EAPC Architects Engineers, a Bismarck firm, recently finished a 40-page assessment of the building and described its issues in plain terms.
“In general, the high school buildings have significant structural and foundation deficiencies that include life safety concerns,” the firm wrote in its executive summary.
The report also found multiple areas of the school out of compliance with Occupational Safety and Health Administration and the Americans with Disabilities Act.
Duane Zent, Richardton-Taylor’s school board president and an area farmer, said the board believes the plan to tear down the south wing and build a new structure in its place is the most cost-effective way of ensuring the school’s future.

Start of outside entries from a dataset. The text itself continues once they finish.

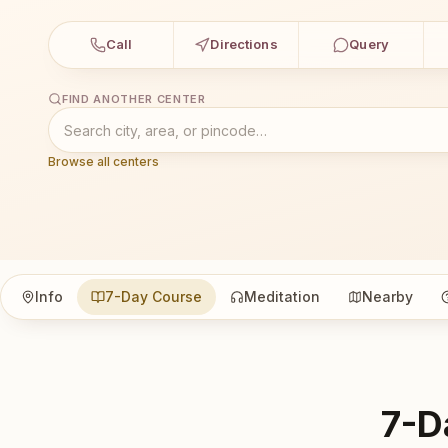
Call
Directions
Query
FIND ANOTHER CENTER
Browse all centers
Info
7-Day Course
Meditation
Nearby
7-D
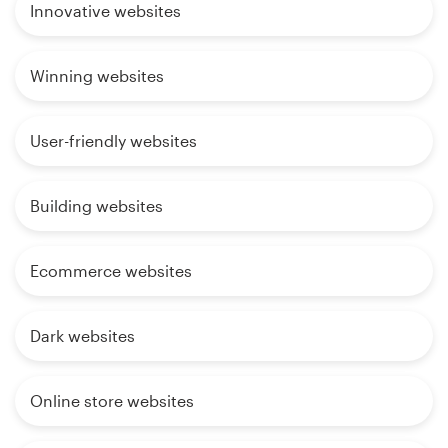
Innovative websites
Winning websites
User-friendly websites
Building websites
Ecommerce websites
Dark websites
Online store websites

“The board feels like we need to build a new building because our building in such bad shape that to pour more money into it, it’s going to be an unending project and we’ll still have an old building at the end of the day,” Zent said.
Zent, who graduated from the school in 1976 when the building was just 15 years old, said he remembers hearing the school was meant to last 30 years.
“These old buildings are not designed for any of this,” he said.
Why the need
Despite the oil slowdown in western North Dakota, Richardton-Taylor’s enrollment remains up compared to five years ago and it’s still steadily growing with nearly 300 total students.
There are 134 kids in the 7-12 building, and 164 kids in grades K-6.
Preschoolers, kindergartners and first-graders are in the old St. Mary’s Catholic School building in Richardton, which is leased by the district for thousands of dollars a month, and second- through sixth-graders are in Taylor. The junior high and high school students are in Richardton.
After a remodel, fifth grade and up would likely be sent to the Richardton school with the rest of the kids going to Taylor, which would also have air system improvements through the use of grants funding and mills, Bautz said.
“With the Taylor facility, structurally it’s fine,” Bautz said.
Richardton Mayor Frank Kirschenheiter said he’s a proponent of the remodel because the school system is a big reason why people choose to live in and around the community. Richardton-Taylor has a history of success in both its academic and athletic programs — notably Student Congress, speech, one-act play and, of course, football and basketball.
“Before the oil boom, the only draw we had to get people to town was that school system,” Kirschenheiter said. “It’s a school system that’s as good as any in the state and we have to keep it that way.”
However, Bautz, the board and city leaders like Kirschenheiter aren’t sure how taxpayers will react to the remodel plans, especially in the wake of the oil slowdown and current low ag commodity prices.
Alongside the school project, the city of Richardton may be faced with a large street reconstruction project in the near future that would require special assessments.
Minor street work in the town of about 550 people started three years ago, Kirschenheiter said, when cost estimates were much higher. Now that it’s easier to find engineers and contractors to do the work, the city wants to push forward with projects.
Like the school, the city’s streets were completed in the 1960s. Kirschenheiter said they’ve only had one chip-and-seal project done since.
“We don’t want it to be a burden on our taxpayers,” Bautz said of the proposed school project. “And that’s what’s so frustrating about it.”
Bautz and Zent said the school wants to have its plans for the remodel in order before they’re present to the public. No discussion for the project outside of regular board meetings has been set.
“We want to make sure … when we start going out and talking to the public that these are the right numbers, this is what we’re looking at, this is what it’s going to do to your taxes and that it’s a doable thing,” Bautz said.
Kirschenheiter, who said his grandfather told him “I paid for the school to educate you,” said he has similar feelings now that he’s in that position.
“It obviously is in need of repair,” Kirschenheiter said. “It has outlived its useful life in my opinion. Something has to happen.”